Don't really care if a camera has 45 or 19 AF points. For slow moving or static objects, I almost always use the center AF point, half press the shutter and recompose, or I move the AF point manually.
(I have heard some people argue that recomposing can actually cause a miss-focus due the recompose, I have not noticed that, maybe because I don't have any 1.2 or 1.4 lenses, but for me recompose works every time)
When I shoot our birds, I just don't trust AF, I know where they will be and prefocus on the ground at a distance I know the bird will be at, I turn off AF, and then point the camera to the sky, I know the width of my DoF (I'll be using at least f/5.6 or f/8.0), and I'll burst shoot and I'll get several shots perfectly in focus.
For all the commercials about cameras being able to focus on fast moving subjects, I still don't trust it and don't use it. It's not fast enough and not precise enough, if there's a cloud or tree or anything else in the frame it will miss focus, the camera has no idea that I want to focus on the bird, especially not when it doesn't take up much room in the frame, it will focus on the sky, or cloud, or tree, etc.
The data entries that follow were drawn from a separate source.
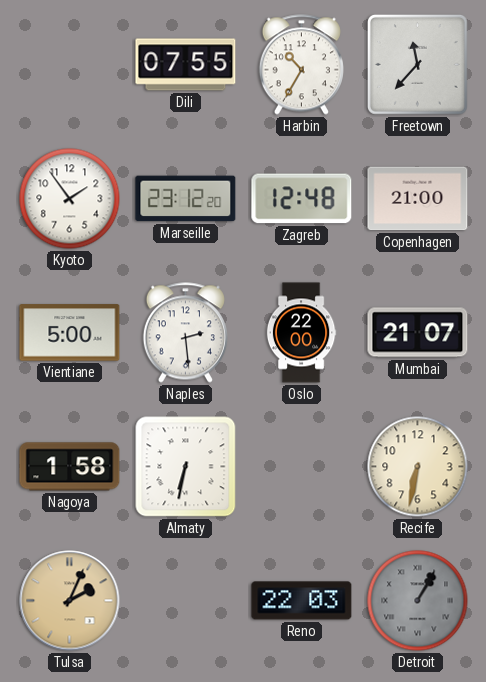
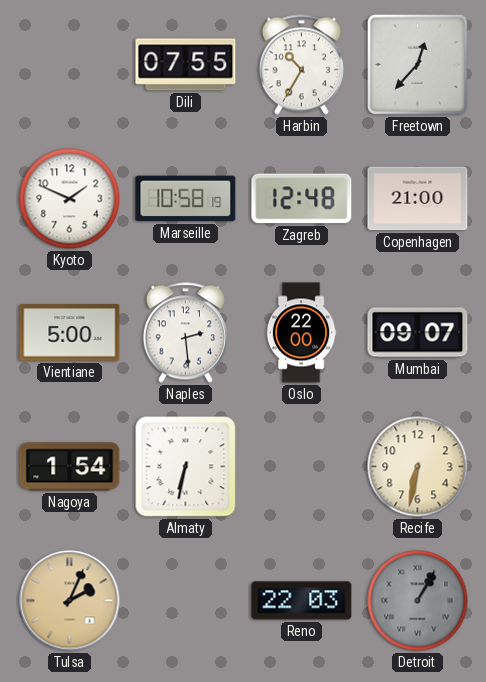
Freetown: 11:37 -> 12:37
Kyoto: 1:54 -> 1:49
Marseille: 23:12 -> 10:58
Mumbai: 21:07 -> 09:07
Nagoya: 1:58 -> 1:54
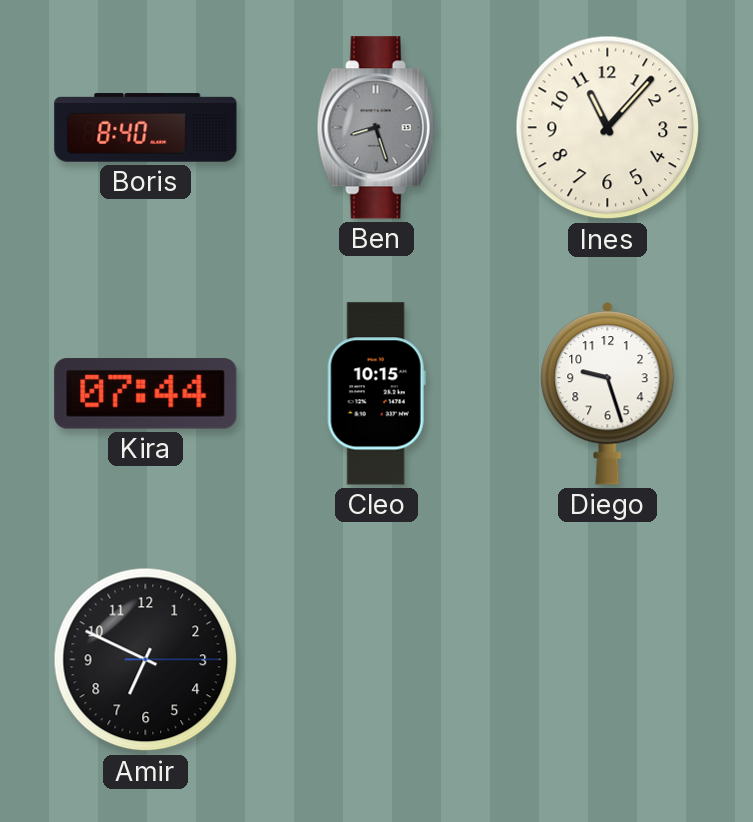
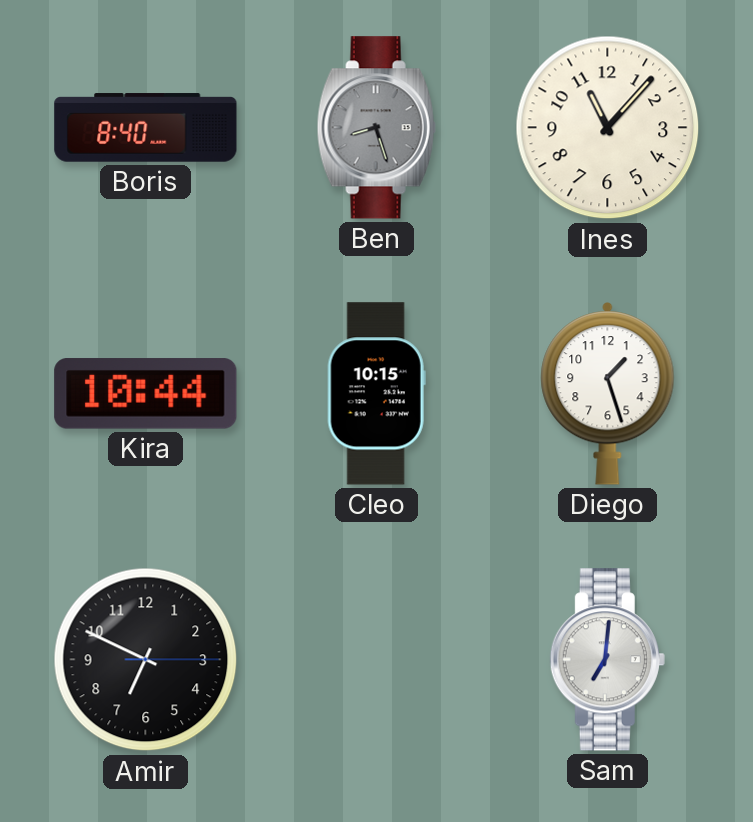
Kira: 07:44 -> 10:44
Diego: 9:27 -> 1:27
Sam: none -> 7:01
People say that you can use AF tracking by marking a target with the AF point, I don't know what birds people shoot that allows them to use tracking, but I don't find the time to do this, you can barely see the AF markings on most Canon cameras I tried, let alone do it while looking at a bright sky.
Maybe it's because I'm used to rebel cameras, but the chance that I nail a shot on a fast moving subject by relying on the AF is much smaller than prefocus and creating a large enough DoF. Maybe it works for birds flying high in the sky, but for a fast flying bird a few meters above you, it does not work for me, only prefocus works.
I know people shooting cyclists use this prefocus on the ground trick too. It's the only thing that I trust.